Let’s be real, local-first tooling is an essential capability when your internet is not stable, in a world where every cloud service out-there is frequently crashing, not to mention speed-privacy-ownership concerns while sending code, prompts, logs, or half-baked ideas to a remote API.
To avoid all these noise and make my workflow more autonomous-quicker-stable-private I made a machine where I can code with an AI assistant Locally and Fully Offline.
I do not think everyone should run a local coding model, this is still a serious tech task. But if you enjoy owning and playing with your stack, and you have the hardware for it, it can be a very satisfying experience.
What I’ve used for the AI coding assistant that can run without the cloud
This is a Debian machine with 64 GB GPU and OpenCode as the coding agent with llama.cpp .
When you get your local llama-server running, OpenCode talks to it like it would talk to any OpenAI-compatible provider.

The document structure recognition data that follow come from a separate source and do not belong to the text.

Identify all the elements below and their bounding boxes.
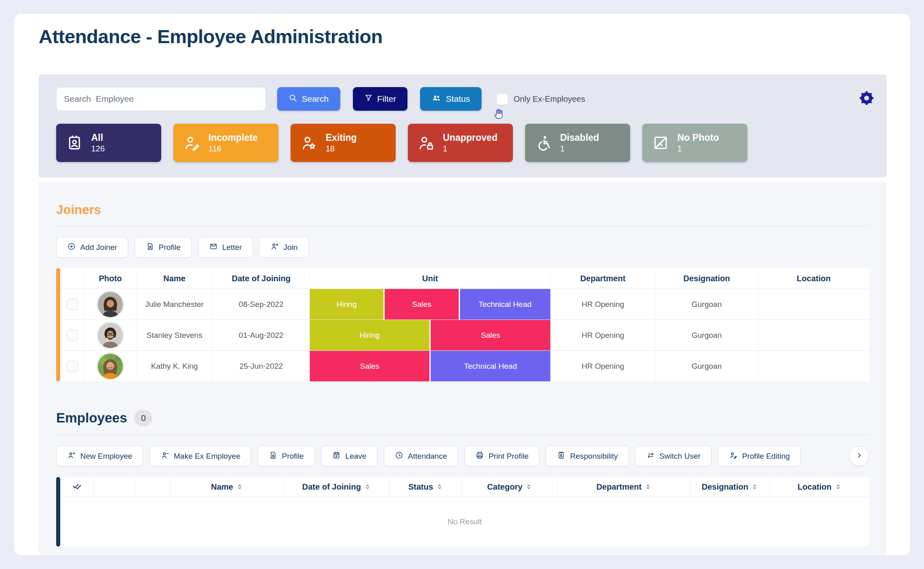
search-button[interactable]: Search xyxy=(277,87,340,111)
status-card-count: 1 xyxy=(677,144,719,153)
col-location[interactable]: Location xyxy=(770,477,869,497)
unit-chip: Hiring xyxy=(310,320,429,350)
sort-icon[interactable] xyxy=(364,484,371,490)
col-department[interactable]: Department xyxy=(558,477,690,497)
toolbar: Search Filter Status Only Ex-Employ xyxy=(39,74,887,177)
sort-icon[interactable] xyxy=(436,484,443,490)
status-card-count: 1 xyxy=(443,144,497,153)
add-joiner-button[interactable]: Add Joiner xyxy=(56,237,128,258)
sort-icon[interactable] xyxy=(751,484,758,490)
cell-location xyxy=(758,351,869,381)
employee-profile-button[interactable]: Profile xyxy=(258,446,315,466)
only-ex-employees-checkbox[interactable] xyxy=(496,93,508,105)
cell-units: Sales Technical Head xyxy=(310,351,551,381)
chevron-right-icon xyxy=(855,451,864,462)
cell-units: Hiring Sales xyxy=(310,320,551,351)
unit-chip: Hiring xyxy=(310,289,383,320)
only-ex-employees-filter: Only Ex-Employees xyxy=(496,93,585,105)
select-all-header[interactable] xyxy=(60,477,94,497)
col-category[interactable]: Category xyxy=(462,477,558,497)
status-card-label: Incomplete xyxy=(208,132,258,143)
col-date-of-joining[interactable]: Date of Joining xyxy=(284,477,390,497)
col-status[interactable]: Status xyxy=(390,477,462,497)
status-card-exiting[interactable]: Exiting 18 xyxy=(291,124,396,162)
divider xyxy=(56,434,869,435)
new-employee-button[interactable]: New Employee xyxy=(56,446,143,466)
cell-name: Kathy K. King xyxy=(136,351,213,381)
add-joiner-label: Add Joiner xyxy=(80,243,117,252)
status-cards-row: All 126 Incomplete 116 xyxy=(56,124,747,162)
more-actions-button[interactable] xyxy=(849,446,869,466)
print-profile-button[interactable]: Print Profile xyxy=(464,446,539,466)
switch-user-label: Switch User xyxy=(659,452,701,461)
unit-chip: Sales xyxy=(310,351,429,381)
filter-funnel-icon xyxy=(364,94,373,104)
calendar-x-icon xyxy=(332,451,341,462)
person-minus-icon xyxy=(161,451,169,462)
sort-icon[interactable] xyxy=(835,484,841,490)
status-card-unapproved[interactable]: Unapproved 1 xyxy=(408,124,513,162)
employees-table: Name Date of Joining Status Categor xyxy=(56,477,869,547)
status-card-disabled[interactable]: Disabled 1 xyxy=(525,124,630,162)
letter-button[interactable]: Letter xyxy=(198,237,253,258)
status-card-incomplete[interactable]: Incomplete 116 xyxy=(173,124,278,162)
col-location: Location xyxy=(758,268,869,289)
joiner-profile-button[interactable]: Profile xyxy=(135,237,192,258)
leave-button[interactable]: Leave xyxy=(321,446,377,466)
unit-chip: Sales xyxy=(431,320,550,350)
filter-button[interactable]: Filter xyxy=(353,87,408,111)
table-row: Julie Manchester 08-Sep-2022 Hiring Sale… xyxy=(60,289,869,320)
plus-circle-icon xyxy=(67,242,76,253)
status-card-count: 126 xyxy=(91,144,105,153)
profile-doc-icon xyxy=(146,242,154,253)
status-button[interactable]: Status xyxy=(420,87,482,111)
table-row: Stanley Stevens 01-Aug-2022 Hiring Sales… xyxy=(60,320,869,351)
status-card-label: Unapproved xyxy=(443,132,497,143)
responsibility-button[interactable]: Responsibility xyxy=(546,446,628,466)
main-card: Attendance - Employee Administration Sea… xyxy=(13,13,911,556)
clock-icon xyxy=(395,451,403,462)
col-name: Name xyxy=(136,268,213,289)
row-checkbox[interactable] xyxy=(67,361,78,372)
profile-editing-button[interactable]: Profile Editing xyxy=(718,446,801,466)
cell-name: Julie Manchester xyxy=(136,289,213,320)
cell-department: HR Opening xyxy=(551,320,655,351)
search-icon xyxy=(289,94,297,104)
make-ex-employee-button[interactable]: Make Ex Employee xyxy=(150,446,252,466)
unit-chip: Technical Head xyxy=(431,351,550,381)
cell-date: 08-Sep-2022 xyxy=(213,289,310,320)
sort-icon[interactable] xyxy=(525,484,532,490)
person-edit-icon xyxy=(182,133,201,152)
settings-button[interactable] xyxy=(857,90,876,108)
cell-department: HR Opening xyxy=(551,351,655,381)
cell-designation: Gurgoan xyxy=(655,320,758,351)
badge-doc-icon xyxy=(557,451,565,462)
cell-date: 01-Aug-2022 xyxy=(213,320,310,351)
responsibility-label: Responsibility xyxy=(570,452,617,461)
content-area: Joiners Add Joiner Profile Letter Join xyxy=(39,182,887,555)
row-checkbox[interactable] xyxy=(67,330,78,341)
joiners-actions: Add Joiner Profile Letter Join xyxy=(56,237,869,258)
cell-location xyxy=(758,320,869,351)
page-title: Attendance - Employee Administration xyxy=(39,25,383,48)
cell-units: Hiring Sales Technical Head xyxy=(310,289,551,320)
cell-department: HR Opening xyxy=(551,289,655,320)
status-card-all[interactable]: All 126 xyxy=(56,124,161,162)
col-designation[interactable]: Designation xyxy=(690,477,770,497)
col-unit: Unit xyxy=(310,268,551,289)
switch-user-button[interactable]: Switch User xyxy=(635,446,712,466)
table-row: Kathy K. King 25-Jun-2022 Sales Technica… xyxy=(60,351,869,381)
status-card-label: All xyxy=(91,132,105,143)
row-checkbox[interactable] xyxy=(67,299,78,310)
employees-actions: New Employee Make Ex Employee Profile Le… xyxy=(56,446,869,466)
join-button[interactable]: Join xyxy=(259,237,309,258)
attendance-label: Attendance xyxy=(408,452,447,461)
status-card-no-photo[interactable]: No Photo 1 xyxy=(642,124,747,162)
attendance-button[interactable]: Attendance xyxy=(384,446,458,466)
sort-icon[interactable] xyxy=(645,484,651,490)
sort-icon[interactable] xyxy=(236,484,243,490)
person-plus-icon xyxy=(67,451,76,462)
col-name[interactable]: Name xyxy=(171,477,284,497)
search-row: Search Filter Status Only Ex-Employ xyxy=(56,87,876,111)
search-input[interactable] xyxy=(56,87,266,111)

The difference is that the whole loop stays on my local machine.
Neat!
Be warned – Local AI assistant is hungry for GPU memory
Running Qwen3.6 27B Q8_0 with 256k context in reasoning mode loads around 50GB of the GPU memory and gives around 64 tokens/s for prompt+generation.
That is quite good for a local model with that much context.
There are some Caveats
Qwen3.6 27B at 256k context is about three times slower compared to a hosted frontier model.
You have to care about model storage, updates, server flags, GPU memory, and cooling.